L’affaire, de retour devant la Cour d’appel, a été rejugée. L’auteur a maintenu que les éditeurs ne pouvaient, sans qu’il y ait sur ce point infraction aux dispositions du Code de la propriété intellectuelle, être dispensés de l’obligation d’éditer les partitions de ses œuvres. Selon les dispositions de l’article L.132-10 du Code de la propriété intellectuelle, il doit dans le contrat d’édition être indiqué le nombre minimum d’exemplaires constituant le premier tirage, cette obligation ne s’appliquant pas aux contrats prévoyant un minimum de droits d’auteur garanti par l’éditeur.
En défense, l’éditeur musical faisait valoir qu’une telle cause de nullité (d’un contrat d’édition littéraire) n’entraîne pas nécessairement celle du contrat d’édition musical invoqué ; pour que soient respectées les dispositions de l’article L. 132-12 du Code de la propriété intellectuelle, l’éditeur doit assurer une reproduction de l’oeuvre musicale permettant son exploitation, sa diffusion et sa commercialisation, conformément aux usages pour le type d’oeuvre dont il s’agit; compte tenu de la spécificité du secteur de l’illustration sonore, il revient aux sociétés éditrices de choisir le support le plus adapté à l’exploitation eu égard à la finalité des oeuvres, et ce dans l’intérêt de l’auteur. L’éditeur musical arguait également du fait que les oeuvres en cause étaient destinées à être exploitées en accompagnement de publicités radiophoniques, télévisuelles ou cinématographiques, ainsi que pour illustrer musicalement des oeuvres audiovisuelles de toute nature ; dans ce secteur d’activité, une exploitation des oeuvres sous forme graphique (partitions) devrait être considérée comme accessoire eu égard à l’évolution des technologies. Il entrerait dans les usages de la profession de ne pas procéder aune publication des oeuvres sous forme d’édition graphique qui n’aurait d’ailleurs aucune espèce d’utilité, faute de mettre en valeur les illustrations sonores, dans un secteur d’activité qui se veut toujours plus innovant.
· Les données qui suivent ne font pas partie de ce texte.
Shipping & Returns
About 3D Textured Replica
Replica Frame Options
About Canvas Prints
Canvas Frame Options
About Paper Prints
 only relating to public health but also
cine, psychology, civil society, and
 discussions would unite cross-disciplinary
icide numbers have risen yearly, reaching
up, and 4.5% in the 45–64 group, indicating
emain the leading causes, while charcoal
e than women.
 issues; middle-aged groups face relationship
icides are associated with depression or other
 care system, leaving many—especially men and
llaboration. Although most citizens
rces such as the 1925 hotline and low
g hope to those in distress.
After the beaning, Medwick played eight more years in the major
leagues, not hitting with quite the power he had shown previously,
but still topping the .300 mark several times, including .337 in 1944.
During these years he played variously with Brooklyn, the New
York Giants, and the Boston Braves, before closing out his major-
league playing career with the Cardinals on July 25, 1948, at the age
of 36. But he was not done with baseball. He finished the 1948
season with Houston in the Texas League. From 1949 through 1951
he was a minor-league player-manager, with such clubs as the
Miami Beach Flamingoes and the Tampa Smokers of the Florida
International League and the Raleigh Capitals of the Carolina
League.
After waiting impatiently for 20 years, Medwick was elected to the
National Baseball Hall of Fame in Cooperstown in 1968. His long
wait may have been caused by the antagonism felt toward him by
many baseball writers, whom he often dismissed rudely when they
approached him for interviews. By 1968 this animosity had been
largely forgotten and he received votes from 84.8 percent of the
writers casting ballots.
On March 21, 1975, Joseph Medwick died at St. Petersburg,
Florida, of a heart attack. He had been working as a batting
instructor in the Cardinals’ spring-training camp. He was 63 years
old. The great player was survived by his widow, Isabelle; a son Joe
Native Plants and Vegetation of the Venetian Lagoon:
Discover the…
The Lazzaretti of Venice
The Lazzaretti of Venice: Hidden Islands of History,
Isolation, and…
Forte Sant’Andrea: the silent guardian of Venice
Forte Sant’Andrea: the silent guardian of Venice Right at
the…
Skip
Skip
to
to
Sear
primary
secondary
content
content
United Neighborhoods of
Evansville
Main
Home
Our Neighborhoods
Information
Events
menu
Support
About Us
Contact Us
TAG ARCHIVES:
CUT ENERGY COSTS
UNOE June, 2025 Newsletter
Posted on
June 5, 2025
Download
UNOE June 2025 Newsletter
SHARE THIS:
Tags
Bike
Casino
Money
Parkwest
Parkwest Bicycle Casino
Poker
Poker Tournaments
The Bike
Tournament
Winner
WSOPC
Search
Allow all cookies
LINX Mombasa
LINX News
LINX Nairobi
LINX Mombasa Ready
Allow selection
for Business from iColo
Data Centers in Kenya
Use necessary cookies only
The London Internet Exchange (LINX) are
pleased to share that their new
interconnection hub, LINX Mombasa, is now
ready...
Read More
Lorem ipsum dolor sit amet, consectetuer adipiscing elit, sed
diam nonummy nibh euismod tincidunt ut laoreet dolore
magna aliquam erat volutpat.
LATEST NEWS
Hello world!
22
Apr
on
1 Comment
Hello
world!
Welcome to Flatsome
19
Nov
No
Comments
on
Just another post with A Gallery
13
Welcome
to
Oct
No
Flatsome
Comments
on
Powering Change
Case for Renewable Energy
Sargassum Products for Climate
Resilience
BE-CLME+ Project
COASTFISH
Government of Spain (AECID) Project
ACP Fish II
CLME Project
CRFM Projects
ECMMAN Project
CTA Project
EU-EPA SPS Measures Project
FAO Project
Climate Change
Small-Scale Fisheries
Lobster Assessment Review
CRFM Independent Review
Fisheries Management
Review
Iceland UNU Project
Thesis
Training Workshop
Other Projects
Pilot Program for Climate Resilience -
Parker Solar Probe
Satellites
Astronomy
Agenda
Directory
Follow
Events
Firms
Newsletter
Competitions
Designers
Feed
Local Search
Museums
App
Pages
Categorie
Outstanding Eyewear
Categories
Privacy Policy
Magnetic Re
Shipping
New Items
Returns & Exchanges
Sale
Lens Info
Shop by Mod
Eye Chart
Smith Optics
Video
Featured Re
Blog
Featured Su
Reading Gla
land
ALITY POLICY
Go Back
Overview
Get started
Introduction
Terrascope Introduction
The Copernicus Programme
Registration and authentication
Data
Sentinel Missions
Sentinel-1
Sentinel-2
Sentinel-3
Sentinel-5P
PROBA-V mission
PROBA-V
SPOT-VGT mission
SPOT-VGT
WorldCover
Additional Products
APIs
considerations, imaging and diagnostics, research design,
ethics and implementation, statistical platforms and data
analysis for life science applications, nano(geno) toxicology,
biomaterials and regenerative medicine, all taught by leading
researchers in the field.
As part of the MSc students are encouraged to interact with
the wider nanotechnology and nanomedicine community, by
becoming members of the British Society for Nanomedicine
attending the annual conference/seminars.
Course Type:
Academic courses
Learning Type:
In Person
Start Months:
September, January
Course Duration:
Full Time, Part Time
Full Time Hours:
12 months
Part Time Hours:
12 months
En réponse, les juges ont considéré que l’article L.132-10 du Code de la propriété intellectuelle concerne “l’édition muette” ou graphique d’une oeuvre et n’était donc pas applicable en l’espèce, puisque l’édition en cause n’est pas soumise à une obligation d’édition graphique. Les usages invoqués par les sociétés éditrices ne sauraient primer les dispositions de l’article L.132-10 du Code de la propriété intellectuelle aux termes desquelles il n’est opéré aucune distinction entre les oeuvres éditées, selon qu’elles sont destinées à être exploitées sous une forme graphique ou correspondant à une illustration sonore ; les dispositions du chapitre II du titre troisième de ce code et plus spécialement celles de l’article L. 132-10 étaient donc applicables en l’espèce, peu important à cet égard la revendication d’une prise en compte plus satisfaisante par l’éditeur des intérêts bien compris de l’auteur, celui-ci étant en droit de veiller lui-même à leur protection, en invoquant l’application d’un texte de loi qui ne saurait, connaître une restriction à la mise en oeuvre de ses dispositions par l’effet d’exceptions qui ne sont pas prévues par la loi.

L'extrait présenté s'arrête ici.